TODO: In the cells below, demonstrate the performance of your custom query using at least 2 questions. For each question, show the answer from a basic `Completion` model query as well as the answer from your custom query.

In [11]:
df = pd.read_json("embeddings.json")

### Question 1

In [12]:
question_1 = "Are there any places to get free food on Kaslo street in Vancouver"

In [13]:
print(answer_question(question_1, df))

Yes

Place
- Location: 1275 Kaslo St
- Phone number: (604) 701-1123
- Description: Nanaimo Community Food - Provides free food and household supplies for those in need on Nanaimo Street, open Monday-Saturday 9am-5pm. Contact (604) 701-1123 for more information.

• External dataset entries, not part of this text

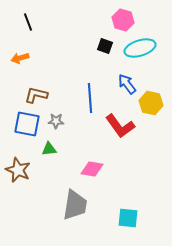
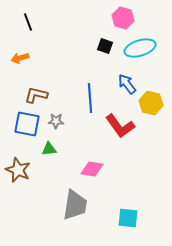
pink hexagon: moved 2 px up
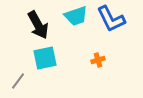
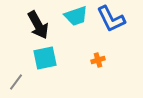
gray line: moved 2 px left, 1 px down
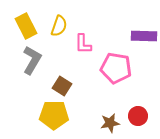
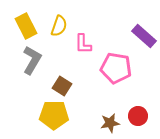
purple rectangle: rotated 40 degrees clockwise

This is the correct place to go get supplies.

In [14]:
print(answer_question(question_1, df, ask_with_context=False))

Place:
- Location: Kaslo Street Food Hub - 2855 Kaslo Street, Vancouver, BC V5M 3H6
- Phone number: (778) 997-9106
- Description: This food hub provides free fresh produce and grocery items to community members in need every Friday from 12-3pm. They also offer free hot meals and snacks throughout the week.

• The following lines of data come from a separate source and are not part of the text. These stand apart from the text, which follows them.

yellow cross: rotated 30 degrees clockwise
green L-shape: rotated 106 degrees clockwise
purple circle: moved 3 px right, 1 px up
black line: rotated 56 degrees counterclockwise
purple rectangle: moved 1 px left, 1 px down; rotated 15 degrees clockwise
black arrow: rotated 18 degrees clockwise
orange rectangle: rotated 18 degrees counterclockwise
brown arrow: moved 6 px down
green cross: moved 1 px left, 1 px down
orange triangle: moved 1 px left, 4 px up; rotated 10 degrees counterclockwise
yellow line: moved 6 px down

There is no Kaslo Street Food Hub on Kaslo. This is a hallucination.

### Question 2

In [15]:
question_2 = "Are there any places to get free food on Rupert street in Vancouver"

In [16]:
print(answer_question(question_2, df))

Place
- Location: 5381 Rupert Street
- Phone number: (604) 683-0073
- Description: Low cost essential food and household supplies available Mon-Sat 9am-5pm through Rupert Neighborhood House operated by The Universal Church.

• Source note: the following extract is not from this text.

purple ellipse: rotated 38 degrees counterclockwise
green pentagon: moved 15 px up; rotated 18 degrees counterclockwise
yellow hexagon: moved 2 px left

Again, this is a correct place that you can go get low cost food.

In [17]:
print(answer_question(question_2, df, ask_with_context=False))

There are no specific places on Rupert Street in Vancouver that offer free food. However, there are some nearby options that may provide food assistance or offer free meals at certain times. These include:

Place 1
- Location: 288 East Hastings St, Vancouver, BC V6A 1P2
- Phone number: (604) 255-3097
- Description: The Salvation Army Harbour Light offers a daily hot meal program for those in need of food assistance. They also provide a food bank service for registered individuals.

Place 2
- Location: 1211 Thurlow St, Vancouver, BC V6E 1X5
- Phone number: (604) 605-2994
- Description: The First Baptist Church offers a free community meal every Thursday evening at 6:15pm. This is open to anyone in need of a meal.

Place 3
- Location: 468 Powell St, Vancouver, BC V6A 1G9
- Phone number: (604) 605-7138
- Description: The Ray-Cam Community Centre offers a food bank service on Tuesdays and Thursdays for residents in the downtown eastside. They also have a daily hot meals program that is fre

It looks like ChatGPT was not able to produce any places to go get free food on Rupert Street.